Morice Carlos Bird
March 25, 1888, St Michael's Hamlet, Liverpool, Lancashire
December 09, 1933, Broadstone, Dorset, (aged 45y 259d)
Right hand bat
Right arm medium
Morice Carlos Bird, whose remarkable performance of scoring two separate hundreds in the Eton and Harrow match in 1907 remains unparalleled, died at Broadstone, Dorset, on December 9. Besides being famous at Harrow, whom he represented four times against Eton, he made a name as a batsman for Surrey and also played a good deal for M.C.C. Born at Liverpool on March 25, 1888, Mr. Bird was in the Harrow Eleven from 1904 to 1907, and was captain when he wound up his school career with his great achievement. Tall and of strong build he dwarfed the other players both in stature and skill. In Harrow's first innings he scored 100 not out in an hour and three-quarters; in the second, when fighting an uphill game, he hit up 131 in two hours and a quarter. Thanks to his fine hitting and his timely declaration, Harrow won at twenty minutes past seven by 79 runs.

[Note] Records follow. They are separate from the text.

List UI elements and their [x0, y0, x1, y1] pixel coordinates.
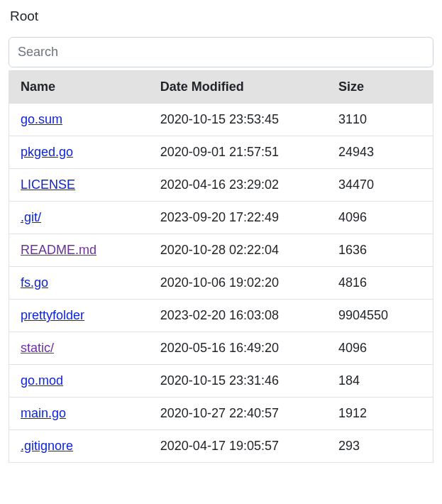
table-row: main.go2020-10-27 22:40:571912: [9, 398, 433, 430]
table-row: .gitignore2020-04-17 19:05:57293: [9, 430, 433, 463]
cell-size: 24943: [327, 136, 433, 169]
table-row: fs.go2020-10-06 19:02:204816: [9, 267, 433, 300]
file-link[interactable]: README.md: [21, 243, 96, 257]
table-header-row: Name Date Modified Size: [9, 71, 433, 104]
table-row: LICENSE2020-04-16 23:29:0234470: [9, 169, 433, 202]
table-row: go.sum2020-10-15 23:53:453110: [9, 104, 433, 136]
cell-name: .git/: [9, 202, 149, 234]
file-link[interactable]: .gitignore: [21, 439, 73, 453]
file-link[interactable]: fs.go: [21, 275, 48, 290]
cell-size: 4816: [327, 267, 433, 300]
cell-size: 34470: [327, 169, 433, 202]
file-link[interactable]: go.mod: [21, 373, 63, 388]
cell-size: 184: [327, 365, 433, 398]
cell-name: pkged.go: [9, 136, 149, 169]
cell-name: go.sum: [9, 104, 149, 136]
cell-name: LICENSE: [9, 169, 149, 202]
cell-date: 2020-10-28 02:22:04: [149, 234, 327, 267]
cell-size: 3110: [327, 104, 433, 136]
table-row: README.md2020-10-28 02:22:041636: [9, 234, 433, 267]
cell-date: 2020-10-15 23:31:46: [149, 365, 327, 398]
cell-date: 2023-02-20 16:03:08: [149, 300, 327, 332]
search-input[interactable]: [9, 37, 433, 67]
cell-name: fs.go: [9, 267, 149, 300]
cell-date: 2020-10-27 22:40:57: [149, 398, 327, 430]
cell-name: main.go: [9, 398, 149, 430]
file-link[interactable]: static/: [21, 341, 54, 355]
table-row: .git/2023-09-20 17:22:494096: [9, 202, 433, 234]
cell-date: 2020-04-17 19:05:57: [149, 430, 327, 463]
file-table: Name Date Modified Size go.sum2020-10-15…: [9, 70, 433, 463]
cell-date: 2020-10-06 19:02:20: [149, 267, 327, 300]
cell-date: 2020-05-16 16:49:20: [149, 332, 327, 365]
file-link[interactable]: main.go: [21, 406, 66, 420]
cell-size: 4096: [327, 202, 433, 234]
table-row: prettyfolder2023-02-20 16:03:089904550: [9, 300, 433, 332]
cell-name: prettyfolder: [9, 300, 149, 332]
table-row: static/2020-05-16 16:49:204096: [9, 332, 433, 365]
table-row: go.mod2020-10-15 23:31:46184: [9, 365, 433, 398]
cell-date: 2020-10-15 23:53:45: [149, 104, 327, 136]
cell-size: 1912: [327, 398, 433, 430]
cell-name: README.md: [9, 234, 149, 267]
cell-name: static/: [9, 332, 149, 365]
page-title: Root: [9, 9, 433, 24]
column-header-size[interactable]: Size: [327, 71, 433, 104]
cell-size: 1636: [327, 234, 433, 267]
file-link[interactable]: LICENSE: [21, 177, 75, 192]
cell-date: 2020-09-01 21:57:51: [149, 136, 327, 169]
cell-name: go.mod: [9, 365, 149, 398]
cell-date: 2023-09-20 17:22:49: [149, 202, 327, 234]
cell-name: .gitignore: [9, 430, 149, 463]
file-link[interactable]: prettyfolder: [21, 308, 84, 322]
table-row: pkged.go2020-09-01 21:57:5124943: [9, 136, 433, 169]
column-header-name[interactable]: Name: [9, 71, 149, 104]
file-link[interactable]: go.sum: [21, 112, 62, 126]
cell-date: 2020-04-16 23:29:02: [149, 169, 327, 202]
cell-size: 293: [327, 430, 433, 463]
column-header-date[interactable]: Date Modified: [149, 71, 327, 104]
file-link[interactable]: pkged.go: [21, 145, 73, 159]
file-link[interactable]: .git/: [21, 210, 41, 224]
cell-size: 4096: [327, 332, 433, 365]
cell-size: 9904550: [327, 300, 433, 332]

The same year--1907--Mr. Bird appeared in a few games for his native county, Lancashire, but not until he played for Surrey two years afterwards, did he accomplish anything of note in county cricket. Then he was included in the M.C.C. side that toured South Africa in the winter of 1909-10, and also visited South Africa with the team of 1913-14, playing in ten Test Matches in that country. Succeeding Mr. H. D. G. Leveson Gower in 1911, Mr. Bird captained Surrey during the next two years and in 1910, 1911 and 1913 scored over a thousand runs. His best season was that of 1911, when he had an aggregate of 1,404 and an average of 30. A very fine forcing batsman, specially strong on the off side, both in driving and cutting, Morice Bird had a determined personality which often enabled him to show to most advantage on important occasions. His hitting against the Australian team of 1912 in two games at the Oval--he scored 76, 68 and 112 in dazzling fashion--is still talked about. A medium pace bowler, he took five wickets in the match with Eton which brought him such fame. In 1911, he had a record of forty-seven wickets for just over 20 runs apiece. He was also a capital field. After the War, he succeeded Mr. M. C. Kemp for two seasons as coach at Harrow and subsequently undertook similar duties at the Oval. He had been desperately ill for some years prior to his death.